We wondered if AI-generated papers are actually effectively filtered out by the peer review process, or if some of them slip through the cracks.
To answer this question, we analyzed the correlation between AI-generated abstracts and paper decisions at ICLR 2024. (Oral, spotlight, and poster all are "Accepted" papers; oral and spotlight are special recognition categories). Here's what we found:
Category | AI-generated Percentage |
---|---|
ICLR 2024 oral | 2.33% |
ICLR 2024 poster | 2.71% |
ICLR 2024 spotlight | 1.36% |
Rejected | 5.42% |
While the percentage of AI-generated papers that were accepted is lower than the percentage submitted, a significant number still made it through the peer review process. This implies that while reviewers may be catching some AI-generated content, they are not catching all of it.
We notice that even some orals and spotlight papers have AI-generated abstracts! Charitably interpreting the situation, what we may find going forward is that the research may actually be high quality, and the authors are simply taking shortcuts with ChatGPT to help them better present or revise the work.
Notably, as much of the research community are not native English speakers, an increasing use of LLMs will be to translate papers written in other languages into English.
Despite the AI community's explicit ask of authors not to use ChatGPT, many authors are ignoring the policy and using LLMs to help them write their papers anyway.
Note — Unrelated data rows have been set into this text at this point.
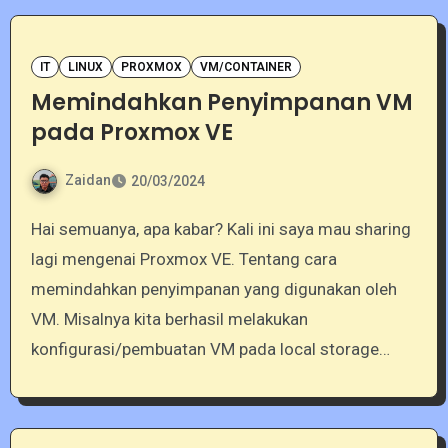
IT
LINUX
PROXMOX
VM/CONTAINER
Memindahkan Penyimpanan VM
pada Proxmox VE
Zaidan
20/03/2024
Hai semuanya, apa kabar? Kali ini saya mau sharing
lagi mengenai Proxmox VE. Tentang cara
memindahkan penyimpanan yang digunakan oleh
VM. Misalnya kita berhasil melakukan
konfigurasi/pembuatan VM pada local storage…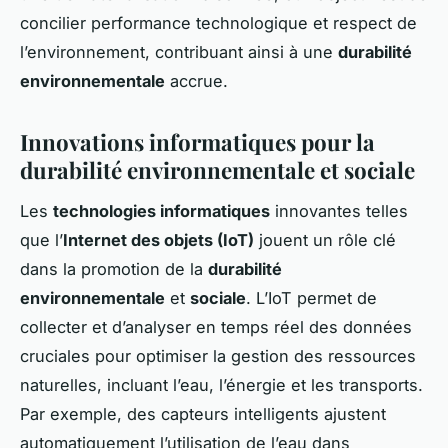
concilier performance technologique et respect de
l’environnement, contribuant ainsi à une
durabilité
environnementale
accrue.
Innovations informatiques pour la
durabilité environnementale et sociale
Les
technologies informatiques
innovantes telles
que l’
Internet des objets (IoT)
jouent un rôle clé
dans la promotion de la
durabilité
environnementale
et
sociale
. L’IoT permet de
collecter et d’analyser en temps réel des données
cruciales pour optimiser la gestion des ressources
naturelles, incluant l’eau, l’énergie et les transports.
Par exemple, des capteurs intelligents ajustent
automatiquement l’utilisation de l’eau dans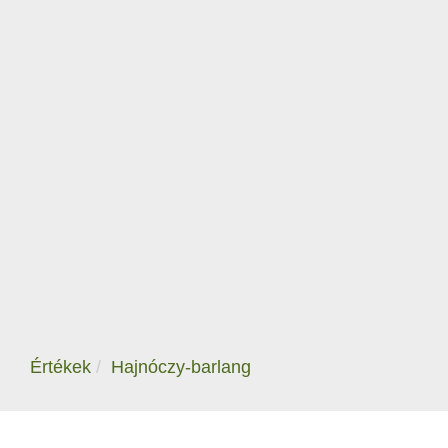
Értékek
Hajnóczy-barlang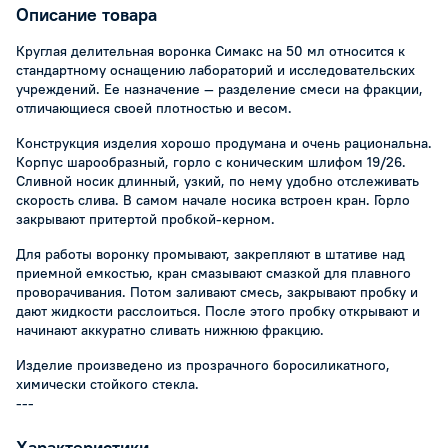
Описание товара
Круглая делительная воронка Симакс на 50 мл относится к
стандартному оснащению лабораторий и исследовательских
учреждений. Ее назначение — разделение смеси на фракции,
отличающиеся своей плотностью и весом.
Конструкция изделия хорошо продумана и очень рациональна.
Корпус шарообразный, горло с коническим шлифом 19/26.
Сливной носик длинный, узкий, по нему удобно отслеживать
скорость слива. В самом начале носика встроен кран. Горло
закрывают притертой пробкой-керном.
Для работы воронку промывают, закрепляют в штативе над
приемной емкостью, кран смазывают смазкой для плавного
проворачивания. Потом заливают смесь, закрывают пробку и
дают жидкости расслоиться. После этого пробку открывают и
начинают аккуратно сливать нижнюю фракцию.
Изделие произведено из прозрачного боросиликатного,
химически стойкого стекла.
---
Характеристики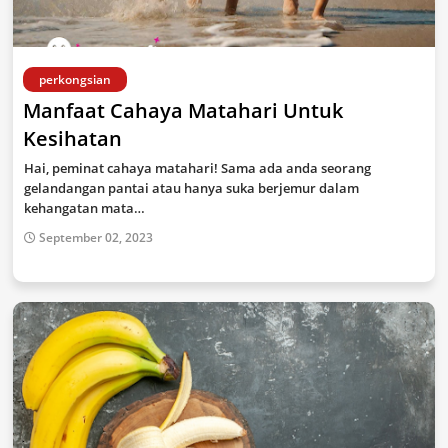
perkongsian
Manfaat Cahaya Matahari Untuk
Kesihatan
Hai, peminat cahaya matahari! Sama ada anda seorang
gelandangan pantai atau hanya suka berjemur dalam
kehangatan mata…
September 02, 2023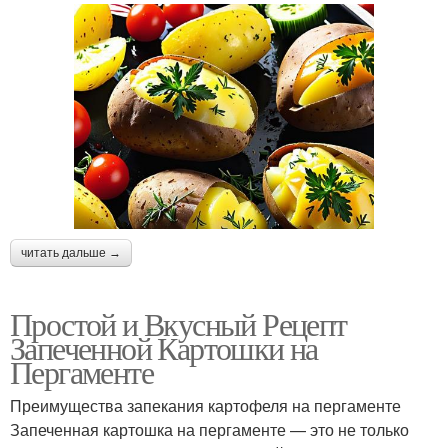
читать дальше →
Простой и Вкусный Рецепт
Запеченной Картошки на
Пергаменте
Преимущества запекания картофеля на пергаменте
Запеченная картошка на пергаменте — это не только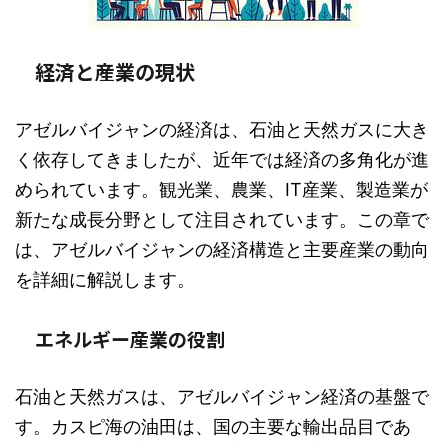
経済と産業の現状
アゼルバイジャンの経済は、石油と天然ガスに大き
く依存してきましたが、近年では経済の多角化が進
められています。観光業、農業、IT産業、製造業が
新たな成長分野として注目されています。この章で
は、アゼルバイジャンの経済構造と主要産業の動向
を詳細に解説します。
エネルギー産業の役割
石油と天然ガスは、アゼルバイジャン経済の基盤で
す。カスピ海の油田は、国の主要な輸出品目であ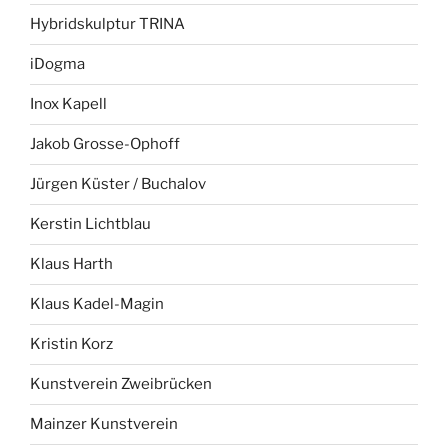
Hybridskulptur TRINA
iDogma
Inox Kapell
Jakob Grosse-Ophoff
Jürgen Küster / Buchalov
Kerstin Lichtblau
Klaus Harth
Klaus Kadel-Magin
Kristin Korz
Kunstverein Zweibrücken
Mainzer Kunstverein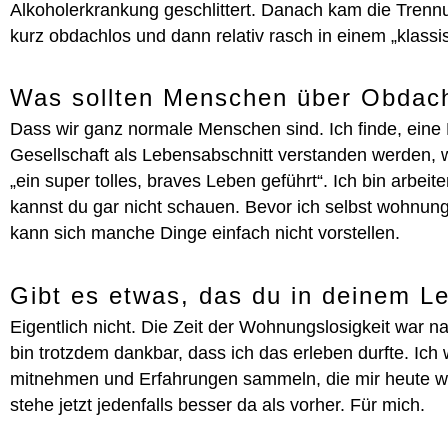
Alkoholerkrankung geschlittert. Danach kam die Trenn
kurz obdachlos und dann relativ rasch in einem „klass
Was sollten Menschen über Obdac
Dass wir ganz normale Menschen sind. Ich finde, eine 
Gesellschaft als Lebensabschnitt verstanden werden, w
„ein super tolles, braves Leben geführt“. Ich bin arbei
kannst du gar nicht schauen. Bevor ich selbst wohnun
kann sich manche Dinge einfach nicht vorstellen.
Gibt es etwas, das du in deinem 
Eigentlich nicht. Die Zeit der Wohnungslosigkeit war natü
bin trotzdem dankbar, dass ich das erleben durfte. Ich
mitnehmen und Erfahrungen sammeln, die mir heute wich
stehe jetzt jedenfalls besser da als vorher. Für mich.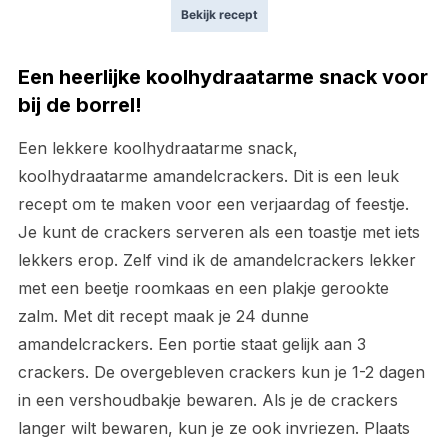
Bekijk recept
Een heerlijke koolhydraatarme snack voor
bij de borrel!
Een lekkere koolhydraatarme snack,
koolhydraatarme amandelcrackers. Dit is een leuk
recept om te maken voor een verjaardag of feestje.
Je kunt de crackers serveren als een toastje met iets
lekkers erop. Zelf vind ik de amandelcrackers lekker
met een beetje roomkaas en een plakje gerookte
zalm. Met dit recept maak je 24 dunne
amandelcrackers. Een portie staat gelijk aan 3
crackers. De overgebleven crackers kun je 1-2 dagen
in een vershoudbakje bewaren. Als je de crackers
langer wilt bewaren, kun je ze ook invriezen. Plaats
More concerning, even AI experts, serving as peer reviewers to guard the conferences against LLM-generated papers, are not able to catch it!
ChatGPT is having even further ripple effects throughout the academic process. A recent ICML case study found that between 6 and 16 percent of the peer reviews themselves were generated by AI, and there is a positive correlation between AI generated peer reviews and how close the review was submitted to the deadline!
We call on the AI community to enforce these policies better and authors to take responsibility to make sure their papers are human-generated.